Computational identification of phosphorylation sites around nuclear localization signal sequence reveals new insight into genes associated with human diseases
Affiliation
Department of Computer Science and Engineering, University of South Carolina, Columbia, SC, 29208, USA.
Corresponding Author
Dr. Jianjun Hu, Department of Computer Science and Engineering, University of South Carolina, Columbia, SC, 29208, USA; Tel: +1(803)7777304; Fax:+1(803)7773747; E-mail: jianjunh@cse.sc.edu
Citation
Jianjun Hu., et al. Computational Identification of Phosphorylation Sites around Nuclear Localization Signal Sequence Reveals New Insight into Genes Associated With Human Diseases (2017) Bioinfo Proteom Img Anal 3(1): 177- 181
Copy rights
© 2017 Jianjun Hu. This is an Open access article distributed under the terms of Creative Commons Attribution 4.0 International License.
Keywords
Abstract
Alterations in protein Subcellular localization often contribute to the development of human diseases. Post-transcriptional modifications, such as phosphorylation on the Nuclear Localization Signal (NLS), may change the protein’s localization. However, little is known about the frequency and local effects of phosphorylation near NLS sites.
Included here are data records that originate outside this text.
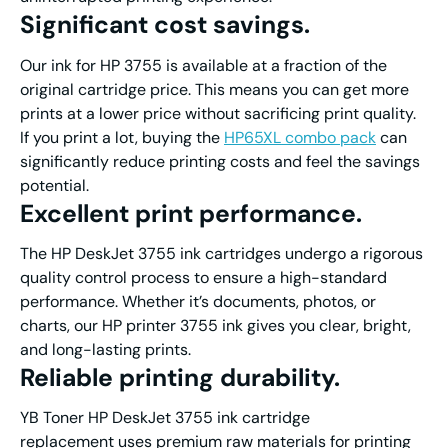
Significant cost savings
.
Our ink for HP 3755 is available at a fraction of the
original cartridge price. This means you can get more
prints at a lower price without sacrificing print quality.
If you print a lot, buying the
HP65XL combo pack
can
significantly reduce printing costs and feel the savings
potential.
Excellent print performanc
e.
The HP DeskJet 3755 ink cartridges undergo a rigorous
quality control process to ensure a high-standard
performance. Whether it’s documents, photos, or
charts, our HP printer 3755 ink gives you clear, bright,
and long-lasting prints.
Reliable printing durability
.
YB Toner HP DeskJet 3755 ink cartridge
replacement uses premium raw materials for printing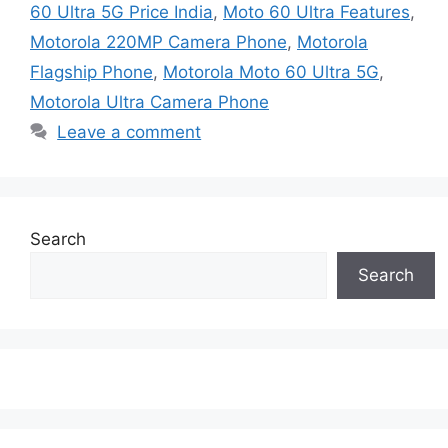
60 Ultra 5G Price India
,
Moto 60 Ultra Features
,
Motorola 220MP Camera Phone
,
Motorola
Flagship Phone
,
Motorola Moto 60 Ultra 5G
,
Motorola Ultra Camera Phone
Leave a comment
Search
Search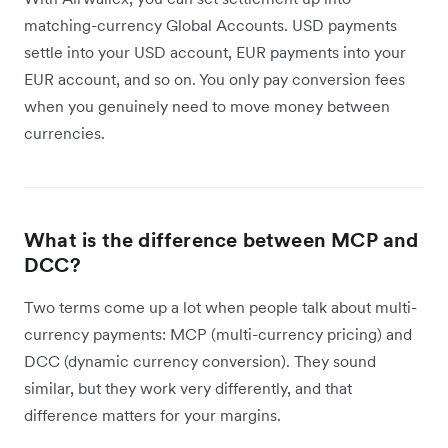
matching-currency Global Accounts. USD payments
settle into your USD account, EUR payments into your
EUR account, and so on. You only pay conversion fees
when you genuinely need to move money between
currencies.
What is the difference between MCP and
DCC?
Two terms come up a lot when people talk about multi-
currency payments: MCP (multi-currency pricing) and
DCC (dynamic currency conversion). They sound
similar, but they work very differently, and that
difference matters for your margins.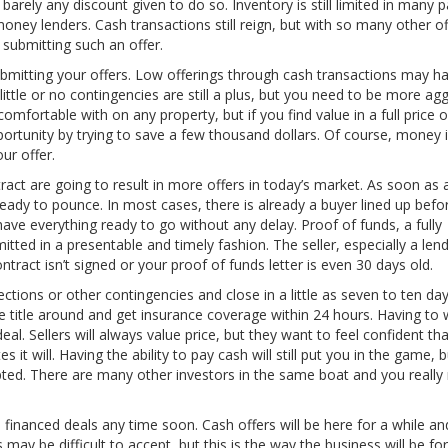
arely any discount given to do so. Inventory is still limited in many p
oney lenders. Cash transactions still reign, but with so many other of
 submitting such an offer.
bmitting your offers. Low offerings through cash transactions may h
ittle or no contingencies are still a plus, but you need to be more ag
omfortable with on any property, but if you find value in a full price o
pportunity by trying to save a few thousand dollars. Of course, money 
ur offer.
act are going to result in more offers in today’s market. As soon as
 ready to pounce. In most cases, there is already a buyer lined up befo
ave everything ready to go without any delay. Proof of funds, a fully
tted in a presentable and timely fashion. The seller, especially a lend
ntract isn’t signed or your proof of funds letter is even 30 days old.
tions or other contingencies and close in a little as seven to ten day
e title around and get insurance coverage within 24 hours. Having to 
al. Sellers will always value price, but they want to feel confident tha
es it will. Having the ability to pay cash will still put you in the game,
cepted. There are many other investors in the same boat and you really
 financed deals any time soon. Cash offers will be here for a while and
may be difficult to accept, but this is the way the business will be for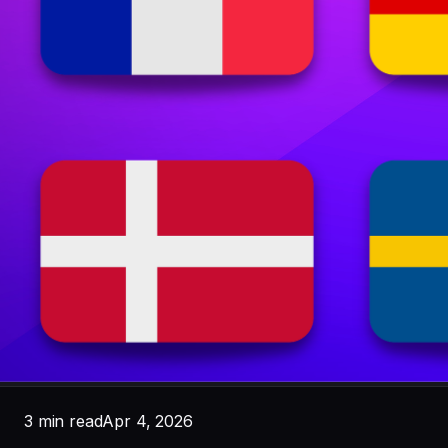
3 min read
Apr 4, 2026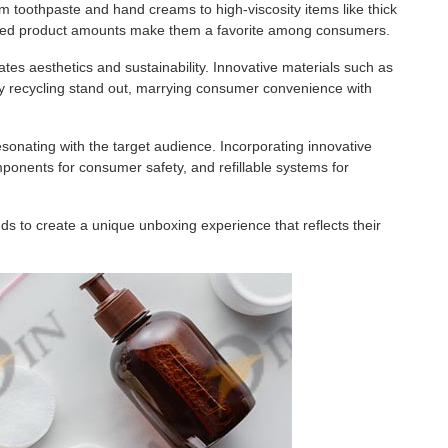
om toothpaste and hand creams to high-viscosity items like thick
ntrolled product amounts make them a favorite among consumers.
orates aesthetics and sustainability. Innovative materials such as
 recycling stand out, marrying consumer convenience with
sonating with the target audience. Incorporating innovative
mponents for consumer safety, and refillable systems for
s to create a unique unboxing experience that reflects their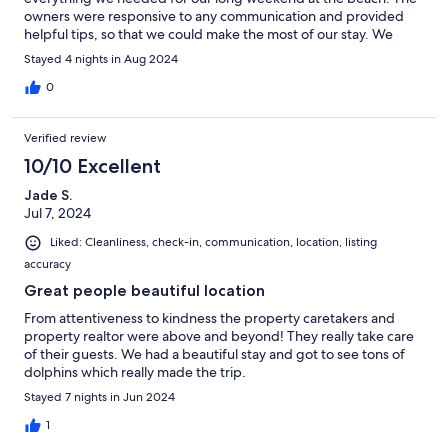
owners were responsive to any communication and provided
helpful tips, so that we could make the most of our stay. We
would definitely stay here again!
Stayed 4 nights in Aug 2024
0
Verified review
10/10 Excellent
Jade S.
Jul 7, 2024
Liked: Cleanliness, check-in, communication, location, listing
accuracy
Great people beautiful location
From attentiveness to kindness the property caretakers and
property realtor were above and beyond! They really take care
of their guests. We had a beautiful stay and got to see tons of
dolphins which really made the trip.
Stayed 7 nights in Jun 2024
1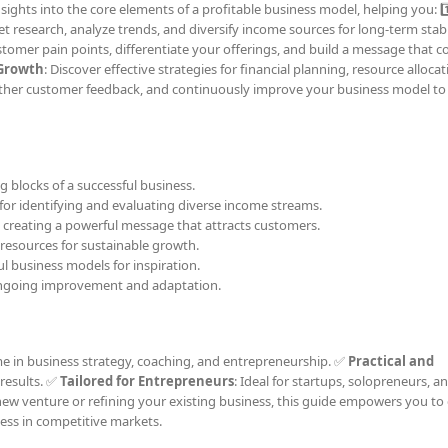
ights into the core elements of a profitable business model, helping you: 1️
t research, analyze trends, and diversify income sources for long-term stabili
stomer pain points, differentiate your offerings, and build a message that 
 Growth
: Discover effective strategies for financial planning, resource alloca
gather customer feedback, and continuously improve your business model to 
ng blocks of a successful business.
s for identifying and evaluating diverse income streams.
o creating a powerful message that attracts customers.
 resources for sustainable growth.
ul business models for inspiration.
ongoing improvement and adaptation.
me in business strategy, coaching, and entrepreneurship. ✅
Practical and
 results. ✅
Tailored for Entrepreneurs
: Ideal for startups, solopreneurs, a
ew venture or refining your existing business, this guide empowers you to 
ess in competitive markets.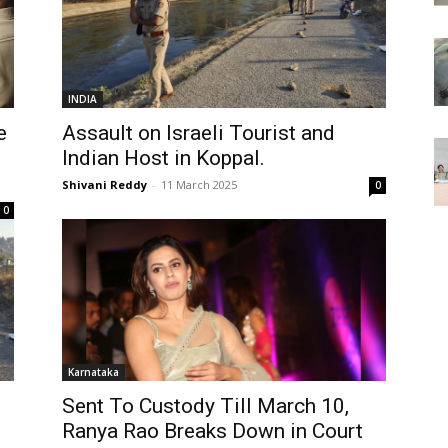
INDIA
e
Assault on Israeli Tourist and
Indian Host in Koppal.
Shivani Reddy
-
11 March 2025
0
0
Karnataka
Sent To Custody Till March 10,
Ranya Rao Breaks Down in Court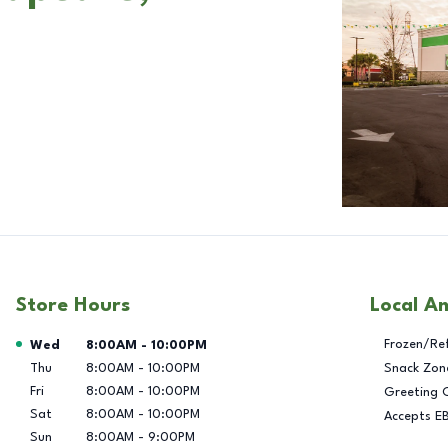
Store Hours
Local A
Day of the Week
Hours
Frozen/Re
Wed
8:00AM
-
10:00PM
Thu
8:00AM
-
10:00PM
Snack Zon
Fri
8:00AM
-
10:00PM
Greeting 
Sat
8:00AM
-
10:00PM
Accepts E
Sun
8:00AM
-
9:00PM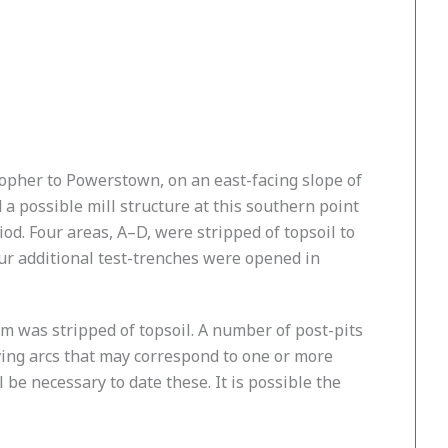
topher to Powerstown, on an east-facing slope of
 a possible mill structure at this southern point
iod. Four areas, A–D, were stripped of topsoil to
our additional test-trenches were opened in
4m was stripped of topsoil. A number of post-pits
ving arcs that may correspond to one or more
be necessary to date these. It is possible the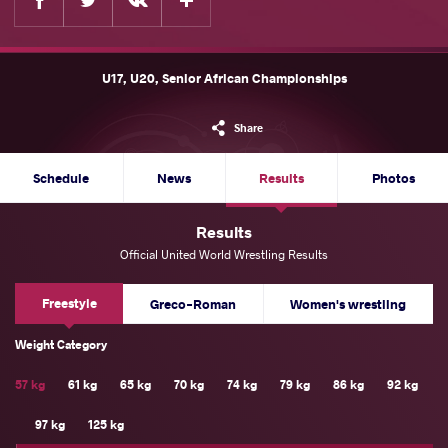
U17, U20, Senior African Championships
Share
Schedule
News
Results
Photos
Results
Official United World Wrestling Results
Freestyle
Greco-Roman
Women's wrestling
Weight Category
57 kg
61 kg
65 kg
70 kg
74 kg
79 kg
86 kg
92 kg
97 kg
125 kg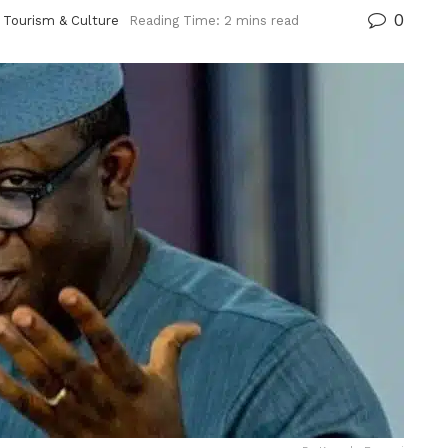
0
,
Tourism & Culture
Reading Time: 2 mins read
In this study, a computer program was developed to search various databases in order to find proteins with NLS Phosphorylations, and any diseases that are associated with those genes. 308 NLS sequences were found in the NLSdb database, resulting in the identification of 133,448 NLS-containing proteins in the Uniprot database. We cross-referenced these proteins with phosphorylation data available from the PhosphoSitePlus database and found that about 21% of these NLS-containing proteins have evidence of phosphorylation sites. After plugging this into the gene disease association database, 138 of disease-associated genes (1% of NLS-containing proteins)were identified to have phosphorylation sites on their NLS sequences. Further evaluation of the NLS phosphorylation status of these genes in clinical samples may lead to development of new biomarkers for human diseases, and shed new light into the pathogenesis of these gene-associated diseases.